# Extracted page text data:
%%

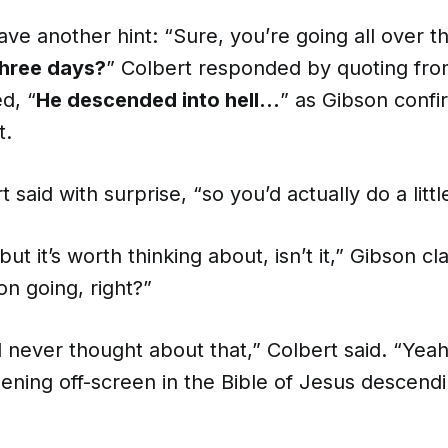
ve another hint: “Sure, you’re going all over t
three days?
” Colbert responded by quoting fro
d, “
He descended into hell…
” as Gibson confi
t.
 said with surprise, “so you’d actually do a litt
but it’s worth thinking about, isn’t it,” Gibson cla
on going, right?”
d never thought about that,” Colbert said. “Yeah,
ening off-screen in the Bible of Jesus descendi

%%

# Exercise details:
Write out the records above exactly as they stand, leaving out every picture.

# Solution for this problem:
ve another hint: “Sure, you’re going all over t
three days?
” Colbert responded by quoting fro
d, “
He descended into hell…
” as Gibson confi
t.
 said with surprise, “so you’d actually do a litt
but it’s worth thinking about, isn’t it,” Gibson cla
on going, right?”
d never thought about that,” Colbert said. “Yeah,
ening off-screen in the Bible of Jesus descendi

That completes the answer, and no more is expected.